Les Don Quichotte n'ont pas (pour l'instant) à replanter leurs tentes

Les Enfants de Don Quichotte ainsi que plusieurs organisations syndicales (FSU, Solidaires, CFDT, CGT et UNSA) demandaient que la soixantaine de personnes qui restent tous les soirs à la rue, malgré leurs appels au 115, puissent avoir accès à un hébergement.
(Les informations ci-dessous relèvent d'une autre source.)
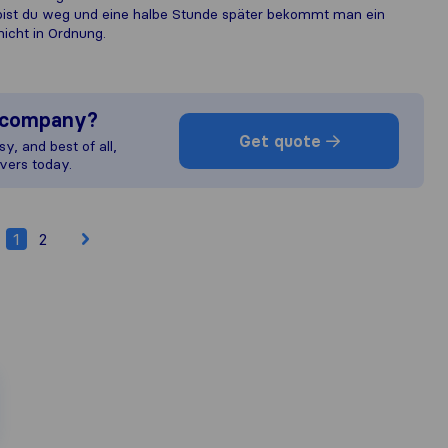
 bist du weg und eine halbe Stunde später bekommt man ein
nicht in Ordnung.
s company?
Get quote
y, and best of all,
vers today.
1
2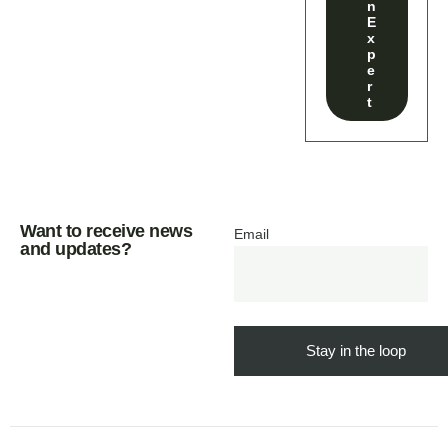
n
E
x
p
e
r
t
Want to receive news
Email
and updates?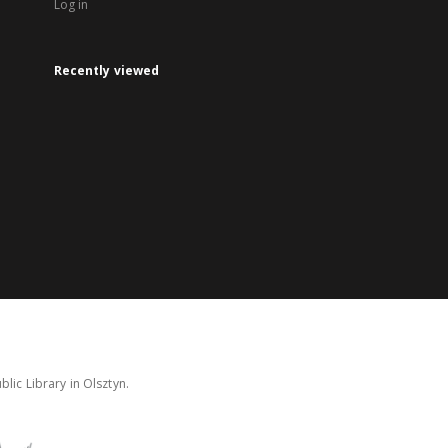
Log in
Recently viewed
lic Library in Olsztyn.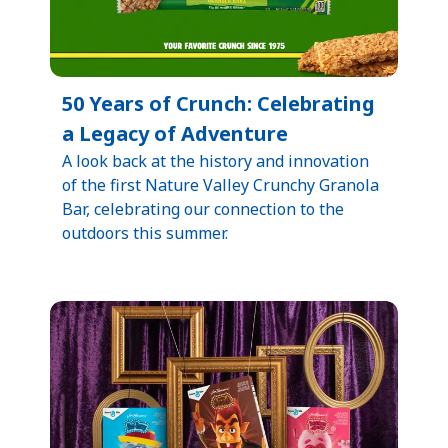
50 Years of Crunch: Celebrating
a Legacy of Adventure​
​A look back at the history and innovation
of the first Nature Valley Crunchy Granola
Bar, celebrating our connection to the
outdoors this summer.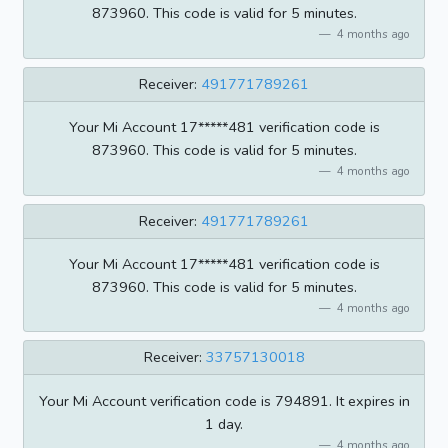
873960. This code is valid for 5 minutes.
4 months ago
Receiver:
491771789261
Your Mi Account 17*****481 verification code is
873960. This code is valid for 5 minutes.
4 months ago
Receiver:
491771789261
Your Mi Account 17*****481 verification code is
873960. This code is valid for 5 minutes.
4 months ago
Receiver:
33757130018
Your Mi Account verification code is 794891. It expires in
1 day.
4 months ago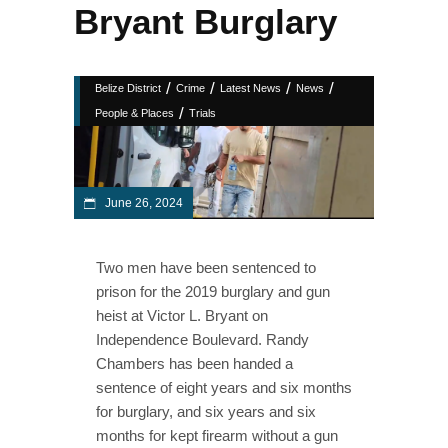
Bryant Burglary
/
/
/
/
Belize District
Crime
Latest News
News
/
People & Places
Trials
June 26, 2024
Two men have been sentenced to
prison for the 2019 burglary and gun
heist at Victor L. Bryant on
Independence Boulevard. Randy
Chambers has been handed a
sentence of eight years and six months
for burglary, and six years and six
months for kept firearm without a gun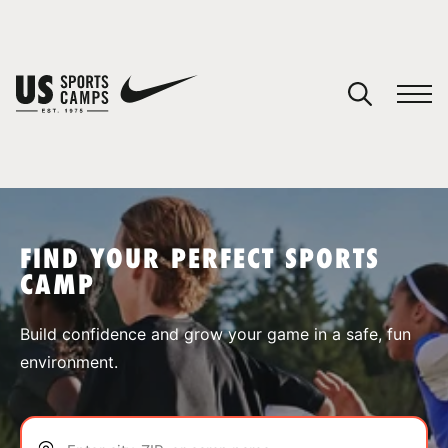
YOUR CART
You have no camps in your cart.
CONTINUE SHOPPING
FIND YOUR PERFECT SPORTS
CAMP
SPORTS
Build confidence and grow your game in a safe, fun
environment.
La préfecture n'a visiblement pas envie de revoir pousser des tentes place Bellecour comme pendant l'hiver 2006/2007.
A la veille du réveillon de la Saint-Sylvestre, soixante places d'urgence ont donc été rajoutées au volet hivernal du dispositif d'accueil, essentiellement sous la forme de nuitées d'hôtel.
Ce mercredi, les Don Quichotte et les cinq organisations syndicales tenaient une conférence de presse pour exprimer leur "satisfaction" : "Le préfet délégué à l'égalité des chances nous a assuré que tout le monde restera à l'abri pendant la période de grand froid", déclarait Marine Fourié pour les Don Quichotte.
Ils sont satisfaits sur ce point mais pas sur le reste : "le préfet nous a dit qu'il n'était pas en mesure de faire appliquer la l'article 4 de la loi DALO !" Cet article prévoit que toute personne qui entre dans une structure d'hébergement ne peut être remis à la rue. Dans les faits, faute de places, les prise en charge dans les centres d'hébergements ne durent que trois jours.
les organisations signataires tiennent aussi à relativiser l'autosatisfaction dont fait preuve la préfecture : "Même si statistiquement, le 115 dit qu'il n'y a plus personne "sans solution", il en reste. Puisque toutes les places d'urgence sont prises, le 115 demande de rappeler le soir à 21h30. Mais quotidiennement une dizaine de SDF ne rappellent pas, découragés".

La politique du logement dans le collimateur
"Notre démarche n'est pas événementielle, précise Gilbert Debard de l'UNSA. Nous n'allons pas nous arrêter à la période hivernale".
"Nous savons qu'avec la crise, les familles vont avoir encore plus de difficultés de logement', ajoute Pierre Coquan pour la CGT.
"Il y a tout de même un paradoxe, conclut Daniel Jacquin des Don Quichotte. D'un côté la préfecture met plus de moyens pour que les SDF "visibles" disparaissent de la place publique et de l'autre le gouvernement baisse de 7 % le budget du logement, en coupant notamment certains crédits liés à la réinsertion des SDF en structure d'accueil".
A l'heure actuelle, aucune forme d'action n'est arrêtée pour tenter de remettre en question cette politique du logement. Rien n'exclut le retour des tentes.